Curt Trepte: The Deutsche Staatstheater (German State Theatre) in Engels, photograph (circa 1936)
Curt Trepte: The Deutsche Staatstheater (German State Theatre) in Engels, photograph (circa 1936)
Die Sache mit Engels macht sich.
[The thing in Engels is taking off. (ed. trans.)]
Erwin Piscator in a letter to Helene Weigel, 3 July 1936
The Soviet city Engels, capital of the Volga German Autonomous Soviet Socialist Republic, had a large theatre, the Deutsches Staatstheater from 1931 with seating for an audience of 800. The director Erwin Piscator had the idea of establishing a centre for German-language emigrant theatre there. A similar plan in Moscow had already failed. At the same time, film production facilities on a par with Hollywood were also to be developed thus providing the actors with additional work opportunities. Piscator wanted to bring theatre people and film-makers to Engels from their European places of exile.
Many famous actors already lived in the USSR, for example, Alexander Granach, Carola Neher, Hermann Greid, Lotte Loebinger, Ernst Busch, Bernhard Reich, Maxim Vallentin, Gustav von Wangenheim and Piscator himself. From Switzerland he hoped to attract Karl Paryla, Leonard Steckel, Steckel’s wife Jo Mihaly and Wolfgang Langhoff, and from Scandinavia Helene Weigel and Guido Reif. Even Bertolt Brecht toyed with the idea of settling there.

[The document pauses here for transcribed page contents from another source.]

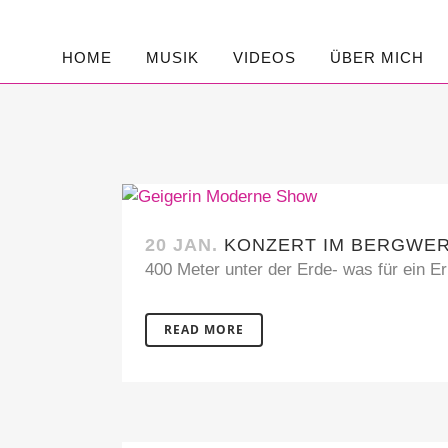
HOME
MUSIK
VIDEOS
ÜBER MICH
20 JAN.
KONZERT IM BERGWE
400 Meter unter der Erde- was für ein Erl
READ MORE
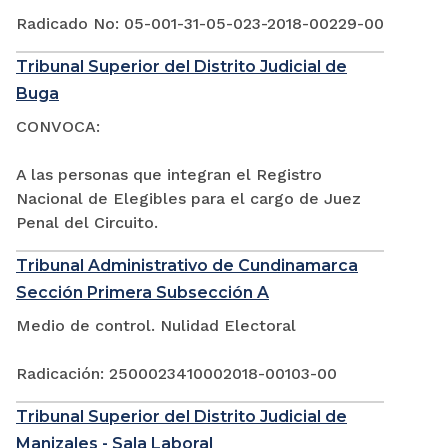
Radicado No: 05-001-31-05-023-2018-00229-00
Tribunal Superior del Distrito Judicial de
Buga
CONVOCA:
A las personas que integran el Registro
Nacional de Elegibles para el cargo de Juez
Penal del Circuito.
Tribunal Administrativo de Cundinamarca
Sección Primera Subsección A
Medio de control. Nulidad Electoral
Radicación: 2500023410002018-00103-00
Tribunal Superior del Distrito Judicial de
Manizales - Sala Laboral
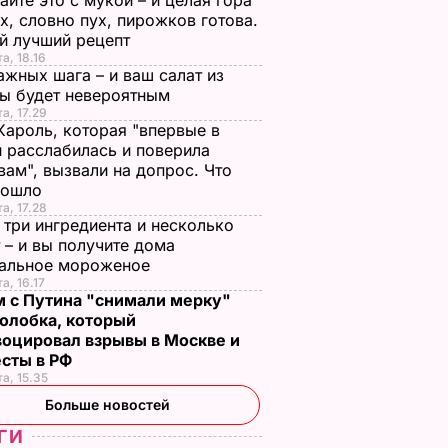
йте это с мукой – и целая гора
х, словно пух, пирожков готова.
й лучший рецепт
а, 18.16
ажных шага – и ваш салат из
лы будет невероятным
та, 17.29
Кароль, которая "впервые в
 расслабилась и поверила
вам", вызвали на допрос. Что
зошло
та, 17.28
 три ингредиента и несколько
 – и вы получите дома
ральное мороженое
а, 16.17
м с Путина "снимали мерку"
олобка, который
воцировал взрывы в Москве и
есты в РФ
та, 15.35
Больше новостей
ГИ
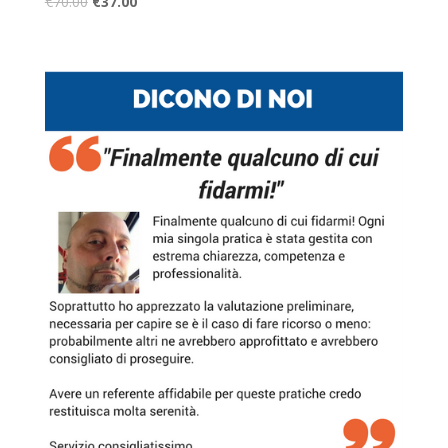
€
70.00
€
37.00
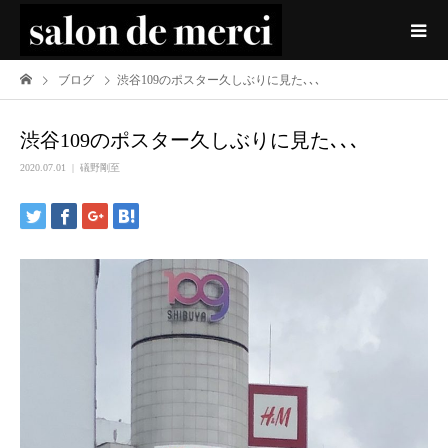
ブログ
渋谷109のポスター久しぶりに見た､､､
渋谷109のポスター久しぶりに見た､､､
2020.07.01
礒野剛至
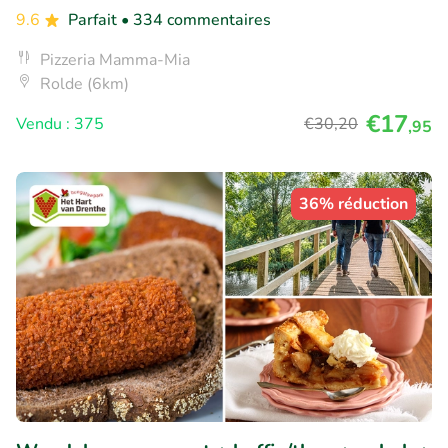
9.6
Parfait
• 334 commentaires
Pizzeria Mamma-Mia
Rolde (6km)
€17
Vendu : 375
€30
,20
,95
36% réduction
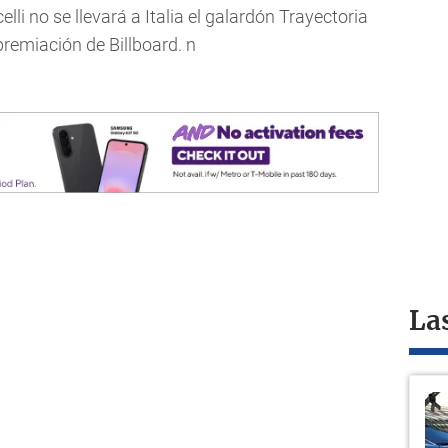
lli no se llevará a Italia el galardón Trayectoria
 premiación de Billboard. n
La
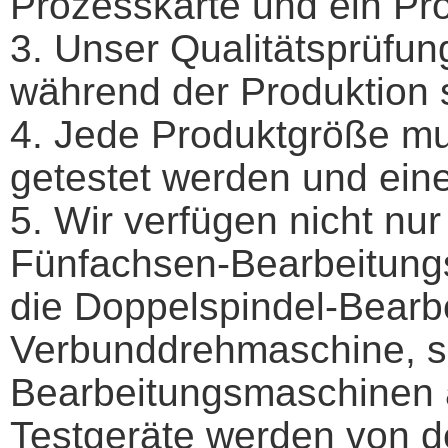
Prozesskarte und ein P
3. Unser Qualitätsprüfun
während der Produktion s
4. Jede Produktgröße mu
getestet werden und einen
5. Wir verfügen nicht nu
Fünfachsen-Bearbeitungs
die Doppelspindel-Bearb
Verbunddrehmaschine, s
Bearbeitungsmaschinen 
Testgeräte werden von de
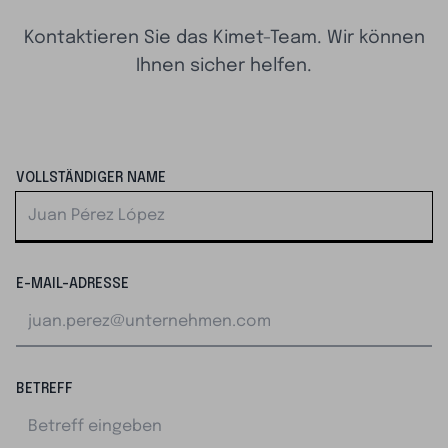
Kontaktieren Sie das Kimet-Team. Wir können
Ihnen sicher helfen.
VOLLSTÄNDIGER NAME
E-MAIL-ADRESSE
BETREFF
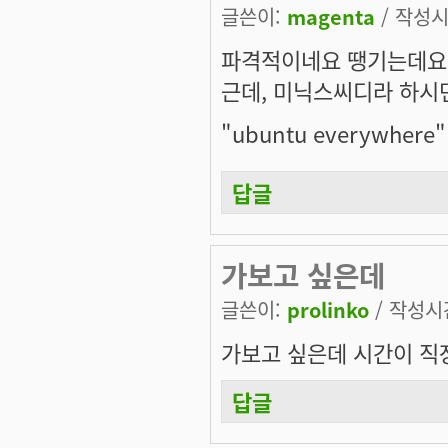
글쓴이:
magenta
/ 작성시간
파격적이네요 땡기는데요
근데, 미닉스씨디라 하시
"ubuntu everywhere"
답글
가보고 싶은데
글쓴이:
prolinko
/ 작성시간:
가보고 싶은데 시간이 직
답글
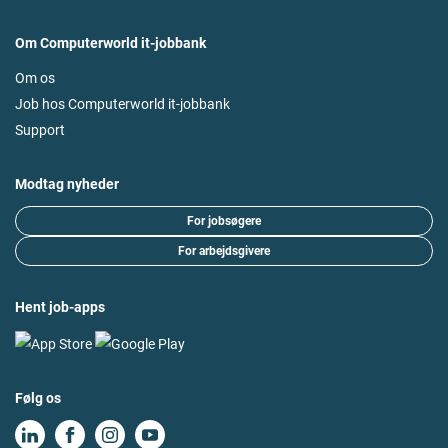
Om Computerworld it-jobbank
Om os
Job hos Computerworld it-jobbank
Support
Modtag nyheder
For jobsøgere
For arbejdsgivere
Hent job-apps
Følg os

In cooperation with German emigrants, plays such as William Shakespeare’s As You Like It, Henrik Ibsen’s Nora and Molière’s The Imaginary Invalid were brought to the stage in Engels. However, Piscator’s plans were frustrated by drawbacks which had to do with the poor living conditions in the region, resistance to his notion of theatre, fear of the competition by a local amateur troupe and general political developments in the Soviet Union.